Sondrio

Incendi boschivi, nel Sondriese resta alta l’allerta: Valfurva ancora in fiamme

Situazione sotto controllo a Piateda, ma il rogo in Valfurva resta attivo.

In campo mezzi aerei e presidi notturni.

Redazione VN – 10 Aprile 2026 07:34

Sondrio, Centro Valtellina, Cronaca

incendio-valfurva

SONDRIO – Continua senza sosta l’attività di monitoraggio e contrasto agli incendi boschivi sul territorio lombardo, con una situazione che, pur mostrando segnali di miglioramento in alcune aree, mantiene criticità significative nella provincia di Sondrio.

Nel Sondriese, infatti, l’attenzione resta concentrata su due fronti principali: Piateda e Valfurva, dove le operazioni proseguono con modalità differenti in base all’evoluzione degli incendi.

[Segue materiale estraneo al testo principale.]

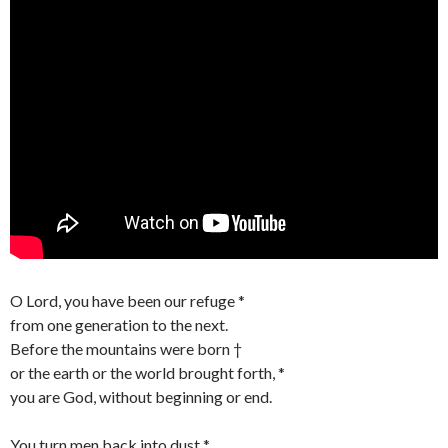
O Lord, you have been our refuge *
from one generation to the next.
Before the mountains were born †
or the earth or the world brought forth, *
you are God, without beginning or end.
You turn men back into dust *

A Piateda il rogo è attualmente in fase di bonifica. Nel corso della giornata, otto operatori AIB hanno lavorato senza sosta per consolidare lo spegnimento, intervenendo su un’area resa particolarmente complessa dalla presenza diffusa di necromassa al suolo, ovvero materiale vegetale secco che favorisce la riaccensione dei focolai. La superficie interessata resta contenuta, pari a circa 6.000 metri quadrati tra bosco di latifoglie e conifere, ma il livello di attenzione rimane elevato. L’area è infatti sottoposta a monitoraggio continuo anche durante le ore notturne, grazie all’impiego di sistemi di teledetezione.

Più delicata la situazione a Valfurva, dove l’incendio risulta ancora attivo. Le operazioni di spegnimento hanno visto impegnati Vigili del Fuoco e squadre AIB, supportati da un importante dispiegamento di mezzi aerei. In azione due elicotteri regionali, provenienti dalle basi di Talamona e Bovegno, affiancati dal mezzo aereo pesante S64 “Orso Bruno”, decollato dalla base di Montichiari.

Gli interventi si sono concentrati soprattutto lungo il perimetro dell’area colpita, dove si sono registrate ripartenze del fuoco, in alcuni casi anche di tipo ipogeo, ovvero sotto la superficie del terreno. Una condizione che rende le operazioni particolarmente complesse, aggravata dalla presenza di abbondante lettiera e necromassa. In alcuni tratti, inoltre, l’incendio ha interessato zone di interfaccia tra ambiente naturale e aree abitate, aumentando il livello di rischio.

Per prevenire nuove riattivazioni, sono stati predisposti presidi notturni da parte dei Vigili del Fuoco, mentre in vista del previsto rinforzo dei venti nelle prossime ore è stato disposto il preallertamento dei mezzi aerei già impiegati, incluso l’“Orso Bruno”.

Nel resto della regione, la situazione appare più stabile. A Casatenovo, in provincia di Lecco, l’incendio è stato dichiarato spento nella mattinata, dopo aver interessato circa 3.000 metri quadrati di bosco ceduo.

Il quadro complessivo resta comunque in evoluzione e richiede un monitoraggio costante. In particolare nel territorio di Sondrio, dove le condizioni ambientali e la conformazione del territorio rendono gli interventi più complessi, la sinergia tra squadre a terra e mezzi aerei si conferma decisiva per contenere i roghi e garantire la sicurezza delle aree interessate.